Entries taken from a collection:
########
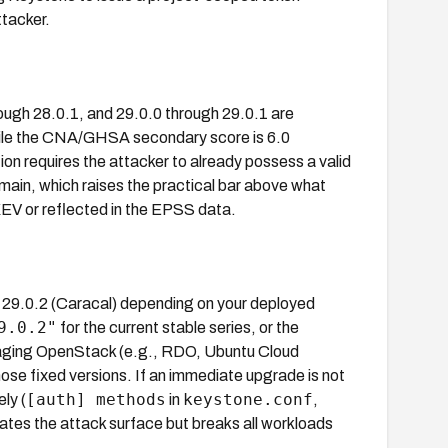
ttacker.
ough 28.0.1, and 29.0.0 through 29.0.1 are
hile the CNA/GHSA secondary score is 6.0
ion requires the attacker to already possess a valid
main, which raises the practical bar above what
KEV or reflected in the EPSS data.
 29.0.2 (Caracal) depending on your deployed
9.0.2"
for the current stable series, or the
ackaging OpenStack (e.g., RDO, Ubuntu Cloud
se fixed versions. If an immediate upgrade is not
[auth] methods
keystone.conf
ly (
in
,
inates the attack surface but breaks all workloads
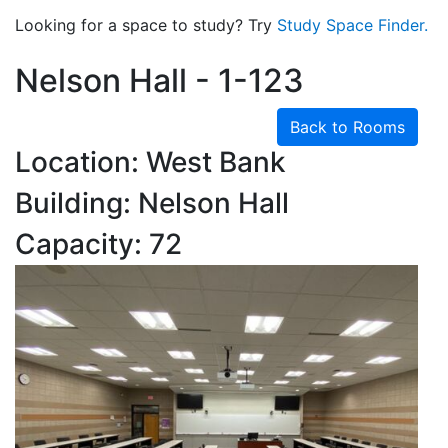
Looking for a space to study? Try
Study Space Finder.
Nelson Hall - 1-123
Back to Rooms
Location: West Bank
Building: Nelson Hall
Capacity: 72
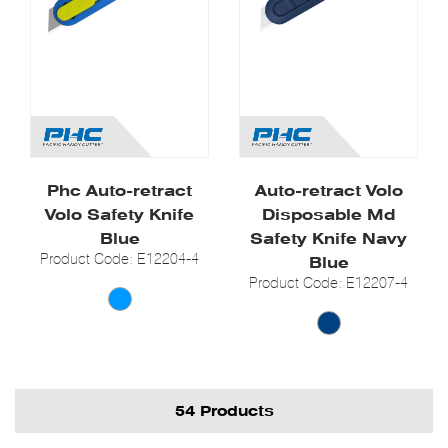
Phc Auto-retract
Auto-retract Volo
Volo Safety Knife
Disposable Md
Blue
Safety Knife Navy
Product Code: E12204-4
Blue
Product Code: E12207-4
54 Products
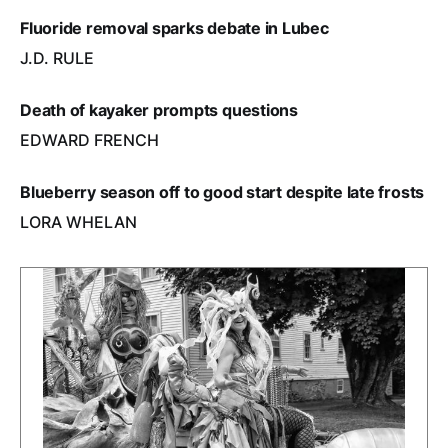
Fluoride removal sparks debate in Lubec
J.D. RULE
Death of kayaker prompts questions
EDWARD FRENCH
Blueberry season off to good start despite late frosts
LORA WHELAN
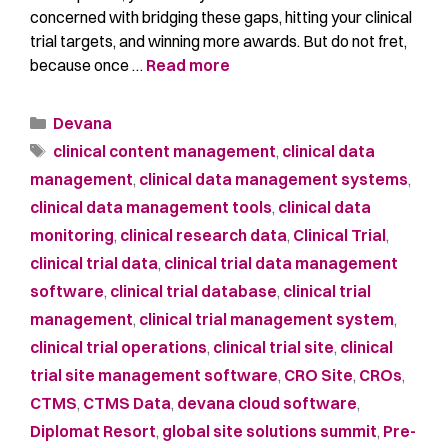
concerned with bridging these gaps, hitting your clinical
trial targets, and winning more awards. But do not fret,
because once …
Read more
Devana
clinical content management
,
clinical data
management
,
clinical data management systems
,
clinical data management tools
,
clinical data
monitoring
,
clinical research data
,
Clinical Trial
,
clinical trial data
,
clinical trial data management
software
,
clinical trial database
,
clinical trial
management
,
clinical trial management system
,
clinical trial operations
,
clinical trial site
,
clinical
trial site management software
,
CRO Site
,
CROs
,
CTMS
,
CTMS Data
,
devana cloud software
,
Diplomat Resort
,
global site solutions summit
,
Pre-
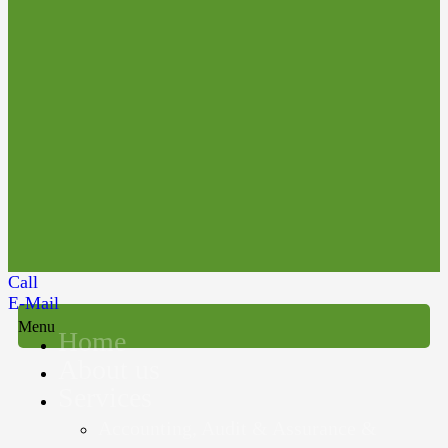
Call
E-Mail
Menu
Home
About us
Services
Accounting, Audit & Assurance &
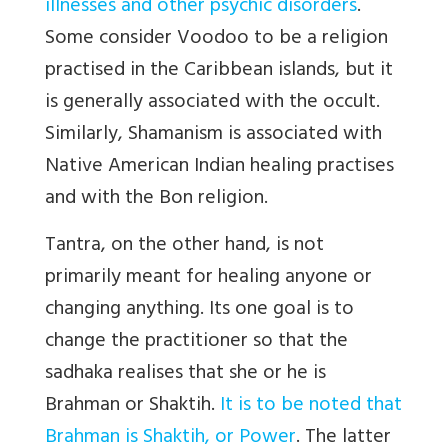
illnesses and other psychic disorders
.
Some consider Voodoo to be a religion
practised in the Caribbean islands, but it
is generally associated with the occult.
Similarly, Shamanism is associated with
Native American Indian healing practises
and with the Bon religion.
Tantra, on the other hand, is not
primarily meant for healing anyone or
changing anything. Its one goal is to
change the practitioner so that the
sadhaka realises that she or he is
Brahman or Shaktih.
It is to be noted that
Brahman is Shaktih, or Power
. The latter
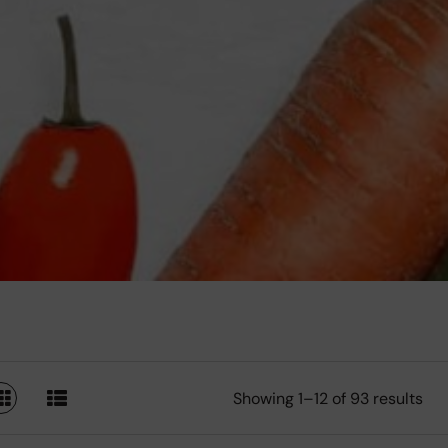
Showing 1–12 of 93 results
SWITCH TO GRID VIEW
SWITCH TO LIST VIEW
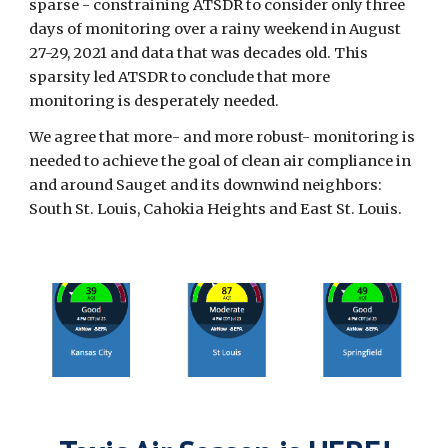
sparse - constraining ATSDR to consider only three
days of monitoring over a rainy weekend in August
27-29, 2021 and data that was decades old. This
sparsity led ATSDR to conclude that more
monitoring is desperately needed.
We agree that more- and more robust- monitoring is
needed to achieve the goal of clean air compliance in
and around Sauget and its downwind neighbors:
South St. Louis, Cahokia Heights and East St. Louis.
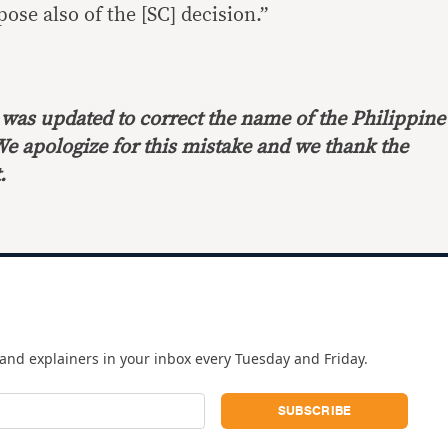
pose also of the [SC] decision.”
le was updated to correct the name of the Philippine
We apologize for this mistake and we thank the
.
and explainers in your inbox every Tuesday and Friday.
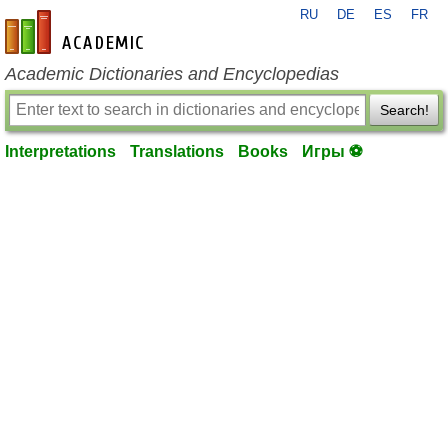
RU
DE
ES
FR
en-academic.com
Academic Dictionaries and Encyclopedias
Search!
Interpretations
Translations
Books
Игры ⚽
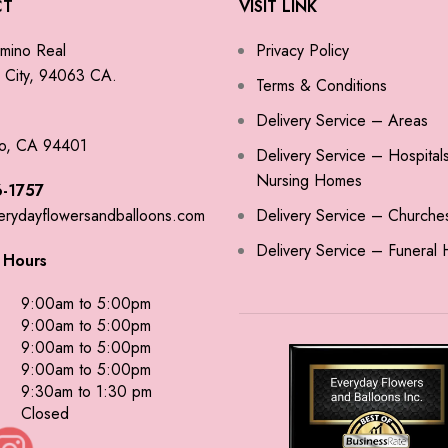
CT
VISIT LINK
mino Real
Privacy Policy
City, 94063 CA.
Terms & Conditions
Delivery Service – Areas
o, CA 94401
Delivery Service – Hospital
Nursing Homes
-1757
erydayflowersandballoons.com
Delivery Service – Churche
Delivery Service – Funeral
 Hours
9:00am to 5:00pm
9:00am to 5:00pm
9:00am to 5:00pm
9:00am to 5:00pm
9:30am to 1:30 pm
Closed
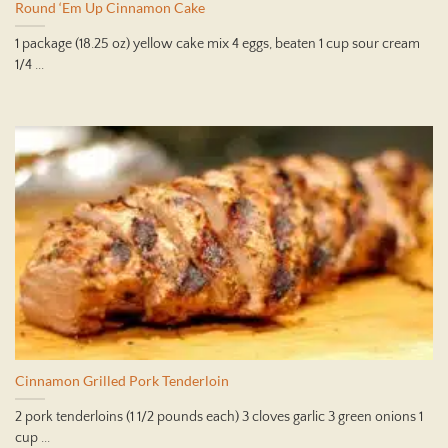
Round ‘Em Up Cinnamon Cake
1 package (18.25 oz) yellow cake mix 4 eggs, beaten 1 cup sour cream
1/4 ...
Cinnamon Grilled Pork Tenderloin
2 pork tenderloins (1 1/2 pounds each) 3 cloves garlic 3 green onions 1
cup ...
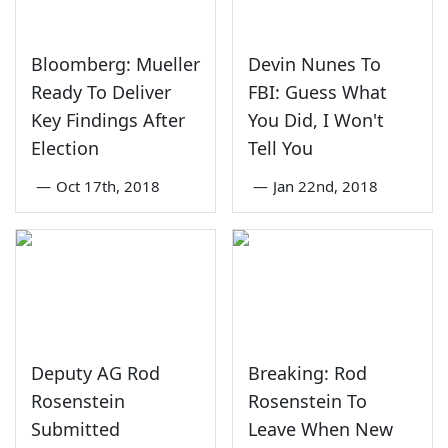
Bloomberg: Mueller
Devin Nunes To
Ready To Deliver
FBI: Guess What
Key Findings After
You Did, I Won't
Election
Tell You
—
Oct 17th, 2018
—
Jan 22nd, 2018
Deputy AG Rod
Breaking: Rod
Rosenstein
Rosenstein To
Submitted
Leave When New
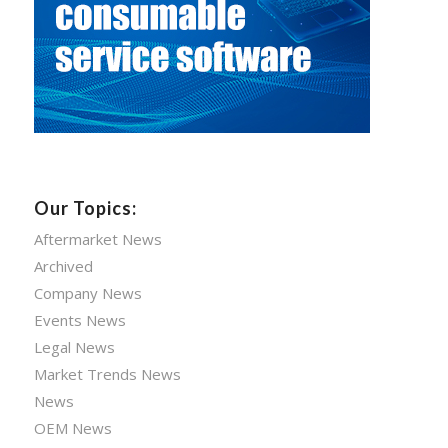
Our Topics:
Aftermarket News
Archived
Company News
Events News
Legal News
Market Trends News
News
OEM News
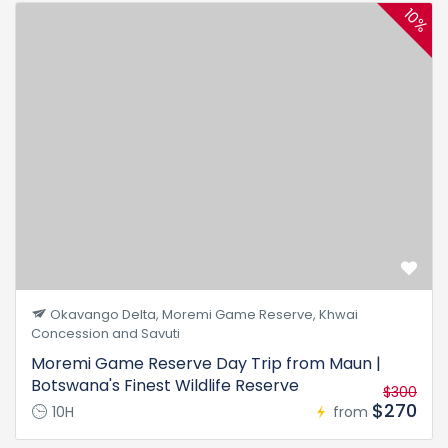
10%
Okavango Delta, Moremi Game Reserve, Khwai
Concession and Savuti
Moremi Game Reserve Day Trip from Maun |
Botswana's Finest Wildlife Reserve
$300
$270
10H
from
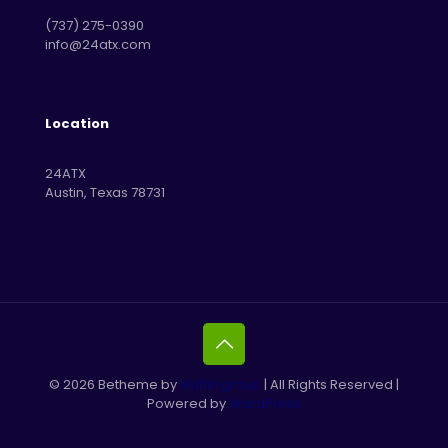
‪(737) 275-0390‬
info@24atx.com
Location
24ATX
Austin, Texas 78731
© 2026 Betheme by
Muffin group
| All Rights Reserved |
Powered by
WordPress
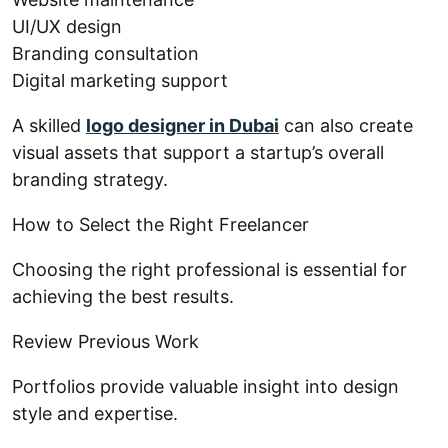
UI/UX design
Branding consultation
Digital marketing support
A skilled
logo designer in Dubai
can also create
visual assets that support a startup’s overall
branding strategy.
How to Select the Right Freelancer
Choosing the right professional is essential for
achieving the best results.
Review Previous Work
Portfolios provide valuable insight into design
style and expertise.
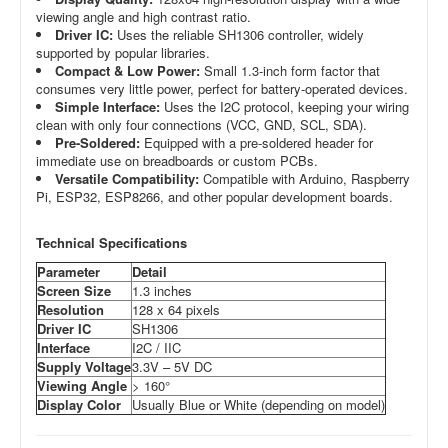
viewing angle and high contrast ratio.
Driver IC:
Uses the reliable SH1306 controller, widely
supported by popular libraries.
Compact & Low Power:
Small 1.3-inch form factor that
consumes very little power, perfect for battery-operated devices.
Simple Interface:
Uses the I2C protocol, keeping your wiring
clean with only four connections (VCC, GND, SCL, SDA).
Pre-Soldered:
Equipped with a pre-soldered header for
immediate use on breadboards or custom PCBs.
Versatile Compatibility:
Compatible with Arduino, Raspberry
Pi, ESP32, ESP8266, and other popular development boards.
Technical Specifications
Parameter
Detail
Screen Size
1.3 inches
Resolution
128 x 64 pixels
Driver IC
SH1306
Interface
I2C / IIC
Supply Voltage
3.3V – 5V DC
Viewing Angle
> 160°
Display Color
Usually Blue or White (depending on model)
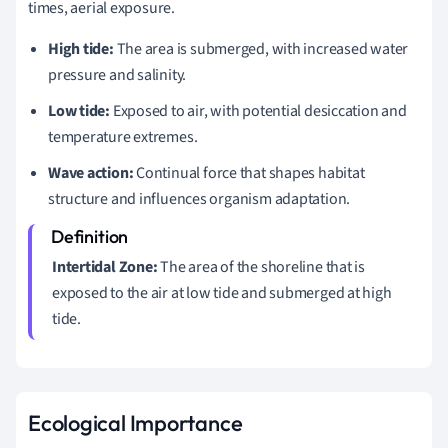
times, aerial exposure.
High tide:
The area is submerged, with increased water
pressure and salinity.
Low tide:
Exposed to air, with potential desiccation and
temperature extremes.
Wave action:
Continual force that shapes habitat
structure and influences organism adaptation.
Intertidal Zone:
The area of the shoreline that is
exposed to the air at low tide and submerged at high
tide.
Ecological Importance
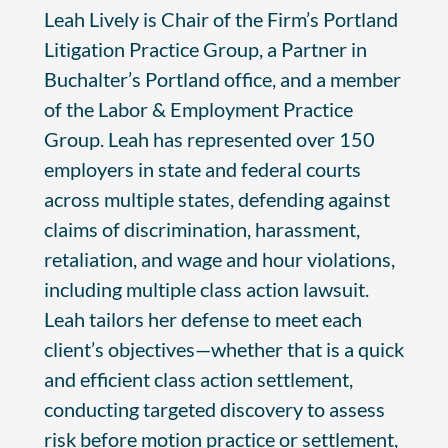
Leah Lively is Chair of the Firm’s Portland
Litigation Practice Group, a Partner in
Buchalter’s Portland office, and a member
of the Labor & Employment Practice
Group. Leah has represented over 150
employers in state and federal courts
across multiple states, defending against
claims of discrimination, harassment,
retaliation, and wage and hour violations,
including multiple class action lawsuit.
Leah tailors her defense to meet each
client’s objectives—whether that is a quick
and efficient class action settlement,
conducting targeted discovery to assess
risk before motion practice or settlement,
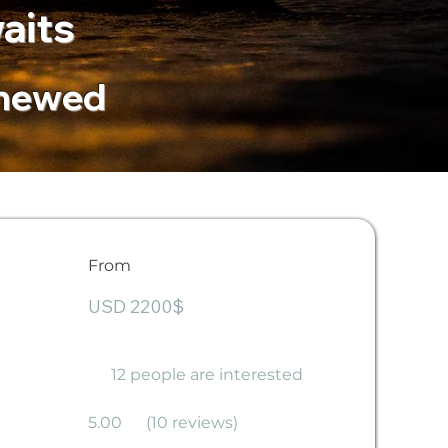
aits
enewed
From
USD 2200$
12 people are interested
5.00
(10 reviews)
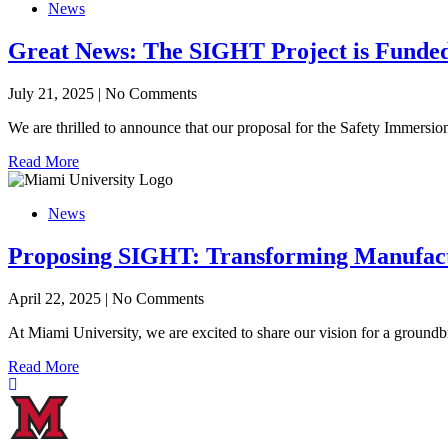
News
Great News: The SIGHT Project is Funde
July 21, 2025
|
No Comments
We are thrilled to announce that our proposal for the Safety Immers
Read More
News
Proposing SIGHT: Transforming Manufactu
April 22, 2025
|
No Comments
At Miami University, we are excited to share our vision for a groun
Read More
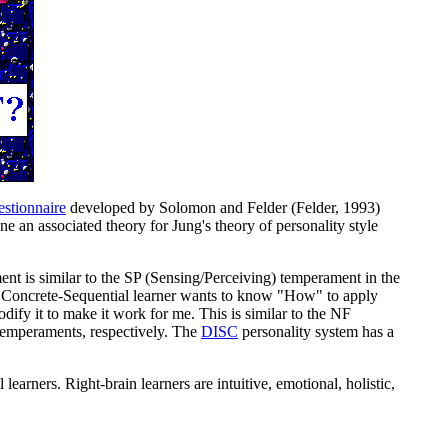
estionnaire
developed by Solomon and Felder (Felder, 1993)
ne an associated theory for Jung's theory of personality style
t is similar to the SP (Sensing/Perceiving) temperament in the
e Concrete-Sequential learner wants to know "How" to apply
dify it to make it work for me. This is similar to the NF
emperaments, respectively.
The
DISC
personality system has a
al learners. Right-brain learners are intuitive, emotional, holistic,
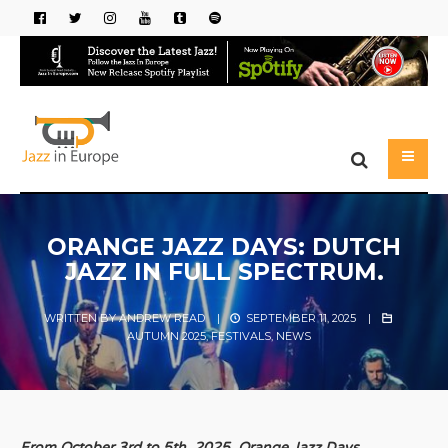
ORANGE JAZZ DAYS: DUTCH
JAZZ IN FULL SPECTRUM.
WRITTEN BY
ANDREW READ
|
SEPTEMBER 11, 2025
|
AUTUMN 2025
,
FESTIVALS
,
NEWS
From October 3rd to 5th, 2025, Orange Jazz Days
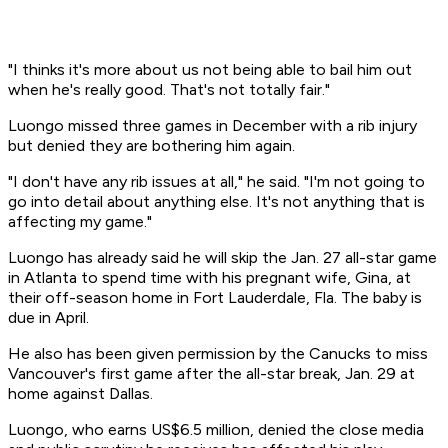
"I thinks it's more about us not being able to bail him out
when he's really good. That's not totally fair."
Luongo missed three games in December with a rib injury
but denied they are bothering him again.
"I don't have any rib issues at all," he said. "I'm not going to
go into detail about anything else. It's not anything that is
affecting my game."
Luongo has already said he will skip the Jan. 27 all-star game
in Atlanta to spend time with his pregnant wife, Gina, at
their off-season home in Fort Lauderdale, Fla. The baby is
due in April.
He also has been given permission by the Canucks to miss
Vancouver's first game after the all-star break, Jan. 29 at
home against Dallas.
Luongo, who earns US$6.5 million, denied the close media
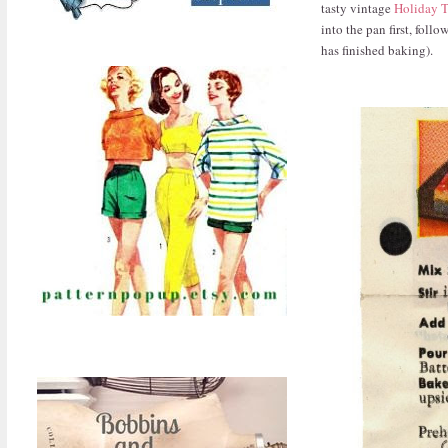
tasty vintage
Holiday T
into the pan first, foll
has finished baking).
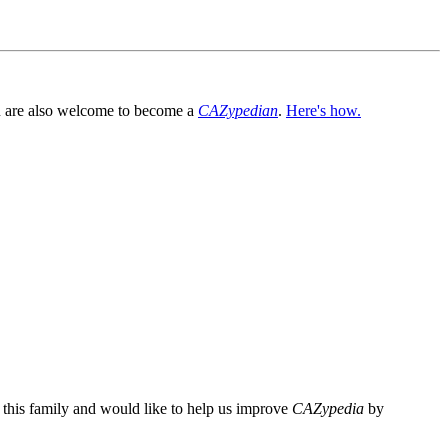
You are also welcome to become a
CAZypedian
.
Here's how.
n this family and would like to help us improve
CAZypedia
by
########
Problem to solve ::
Leaving each picture behind, please give again exactly the lines above from the one with "The area is submerged, with increased water" through the one with "estionnaire", both included, and no others.

Solution ::
The area is submerged, with increased water
pressure and salinity.
Low tide:
Exposed to air, with potential desiccation and
temperature extremes.
Wave action:
Continual force that shapes habitat
structure and influences organism adaptation.
Intertidal Zone:
The area of the shoreline that is
exposed to the air at low tide and submerged at high
tide.
Ecological Importance
Leah Lively is Chair of the Firm’s Portland
Litigation Practice Group, a Partner in
Buchalter’s Portland office, and a member
of the Labor & Employment Practice
Group. Leah has represented over 150
employers in state and federal courts
across multiple states, defending against
claims of discrimination, harassment,
retaliation, and wage and hour violations,
including multiple class action lawsuit.
Leah tailors her defense to meet each
client’s objectives—whether that is a quick
and efficient class action settlement,
conducting targeted discovery to assess
risk before motion practice or settlement,
aits
enewed
From
USD 2200$
12 people are interested
5.00
(10 reviews)
News
Great News: The SIGHT Project is Funde
July 21, 2025
|
No Comments
We are thrilled to announce that our proposal for the Safety Immers
Read More
News
Proposing SIGHT: Transforming Manufactu
April 22, 2025
|
No Comments
At Miami University, we are excited to share our vision for a groun
Read More
estionnaire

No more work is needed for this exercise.